Cabazitaxel was associated with a higher clinical benefit rate in patients with ARPI-naive poor prognosis mCRPC. ctDNA abundance was prognostic independent of clinical features, and holds promise as a stratification biomarker.

摘要

背景

治疗预后不良的转移性去势抵抗性前列腺癌(mCRPC)包括紫杉烷化疗和雄激素受体通路抑制剂(ARPI)。我们旨在确定这种情况下的最佳治疗方法。

患者和方法

这项多中心、随机、开放标签、二期试验招募了 ARPI 初治且预后不良特征(存在肝转移、雄激素剥夺治疗后<12 个月进展为 mCRPC、或 6 项临床标准中有≥4 项)的 mCRPC 患者。患者按 1:1 随机分配接受卡巴他赛加泼尼松(A 组)或医生选择的恩扎卢胺或阿比特龙加泼尼松(B 组)标准剂量治疗。患者可在进展时交叉。主要终点是一线治疗的临床获益率(定义为前列腺特异性抗原反应≥50%、影像学反应或稳定疾病≥12 周)。

结果

共纳入 95 例患者(中位随访 21.9 个月)。A 组的一线临床获益率高于 B 组(80%对 62%,P=0.039)。
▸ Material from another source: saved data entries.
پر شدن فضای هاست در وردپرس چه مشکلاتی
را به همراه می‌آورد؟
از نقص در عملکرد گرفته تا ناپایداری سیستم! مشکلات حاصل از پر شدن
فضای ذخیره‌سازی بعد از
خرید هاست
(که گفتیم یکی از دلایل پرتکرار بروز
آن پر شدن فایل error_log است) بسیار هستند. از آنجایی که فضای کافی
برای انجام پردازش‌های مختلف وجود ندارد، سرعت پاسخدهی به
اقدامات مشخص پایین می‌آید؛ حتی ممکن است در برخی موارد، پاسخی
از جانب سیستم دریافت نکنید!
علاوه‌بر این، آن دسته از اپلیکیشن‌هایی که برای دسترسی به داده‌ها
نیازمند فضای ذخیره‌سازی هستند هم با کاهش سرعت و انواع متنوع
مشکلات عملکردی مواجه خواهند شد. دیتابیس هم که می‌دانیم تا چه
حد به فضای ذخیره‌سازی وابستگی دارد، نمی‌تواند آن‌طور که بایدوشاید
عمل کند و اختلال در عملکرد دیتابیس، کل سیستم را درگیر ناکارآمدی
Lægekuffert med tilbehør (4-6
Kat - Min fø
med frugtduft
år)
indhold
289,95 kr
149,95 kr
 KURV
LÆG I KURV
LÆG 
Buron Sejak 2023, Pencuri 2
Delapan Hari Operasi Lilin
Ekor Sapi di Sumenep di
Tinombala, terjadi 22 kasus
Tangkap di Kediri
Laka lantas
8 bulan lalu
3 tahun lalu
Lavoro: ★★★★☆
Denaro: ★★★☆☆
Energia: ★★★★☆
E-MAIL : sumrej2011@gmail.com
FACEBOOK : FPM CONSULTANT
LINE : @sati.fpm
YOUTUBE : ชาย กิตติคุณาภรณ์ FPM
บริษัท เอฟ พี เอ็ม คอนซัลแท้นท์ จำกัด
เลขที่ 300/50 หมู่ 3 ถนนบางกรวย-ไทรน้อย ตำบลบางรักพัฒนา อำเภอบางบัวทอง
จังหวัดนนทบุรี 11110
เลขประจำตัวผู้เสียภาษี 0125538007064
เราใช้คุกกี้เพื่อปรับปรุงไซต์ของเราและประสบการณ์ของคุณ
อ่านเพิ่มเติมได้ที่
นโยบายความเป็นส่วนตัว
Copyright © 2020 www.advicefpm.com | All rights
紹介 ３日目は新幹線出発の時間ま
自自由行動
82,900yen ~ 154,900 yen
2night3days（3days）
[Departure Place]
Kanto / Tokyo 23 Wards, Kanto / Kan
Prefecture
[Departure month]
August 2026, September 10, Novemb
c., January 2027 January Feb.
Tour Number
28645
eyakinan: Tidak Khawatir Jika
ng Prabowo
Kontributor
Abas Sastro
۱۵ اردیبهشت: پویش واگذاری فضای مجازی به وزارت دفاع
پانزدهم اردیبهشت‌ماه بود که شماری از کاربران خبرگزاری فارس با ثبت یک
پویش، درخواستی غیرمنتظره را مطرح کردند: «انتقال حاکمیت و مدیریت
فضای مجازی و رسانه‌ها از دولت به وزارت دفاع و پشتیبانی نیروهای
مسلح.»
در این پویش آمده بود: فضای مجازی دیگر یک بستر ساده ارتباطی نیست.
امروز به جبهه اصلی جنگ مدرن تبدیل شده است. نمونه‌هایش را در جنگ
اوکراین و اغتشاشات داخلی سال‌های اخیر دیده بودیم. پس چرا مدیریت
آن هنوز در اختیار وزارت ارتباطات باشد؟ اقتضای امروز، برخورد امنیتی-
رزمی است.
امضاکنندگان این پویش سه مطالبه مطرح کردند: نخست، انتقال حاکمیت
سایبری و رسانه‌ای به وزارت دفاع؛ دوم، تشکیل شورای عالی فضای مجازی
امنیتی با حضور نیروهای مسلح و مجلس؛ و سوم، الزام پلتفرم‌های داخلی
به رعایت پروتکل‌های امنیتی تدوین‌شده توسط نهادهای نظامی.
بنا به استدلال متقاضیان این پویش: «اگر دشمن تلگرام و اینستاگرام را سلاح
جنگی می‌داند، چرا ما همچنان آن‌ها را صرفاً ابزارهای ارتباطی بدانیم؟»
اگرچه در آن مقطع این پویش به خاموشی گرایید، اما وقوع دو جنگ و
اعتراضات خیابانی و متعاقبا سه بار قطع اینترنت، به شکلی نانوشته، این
A 组和 B 组的总生存期无差异(中位 37.0 对 15.5 个月,风险比(HR)=0.58,P=0.073),无进展生存期也无差异(中位 5.3 对 2.8 个月,HR=0.87,P=0.52)。最常见的一线治疗相关≥3 级不良事件为中性粒细胞减少(卡巴他赛 32%对 ARPI 0%)、腹泻(9%对 0%)、感染(9%对 0%)和疲劳(7%对 5%)。基线循环肿瘤 DNA(ctDNA)分数高于队列中位数和治疗期间 ctDNA 增加与较短的无进展生存期相关(HR=2.38,P<0.001;HR=4.03,P<0.001)。基线时 ctDNA 分数>30%的患者总生存期明显短于 ctDNA 未检出的患者(HR=38.22,P<0.001)。

结论

卡巴他赛在 ARPI 初治且预后不良的 mCRPC 患者中与更高的临床获益率相关。ctDNA 丰度独立于临床特征具有预后意义,有望成为一种分层生物标志物。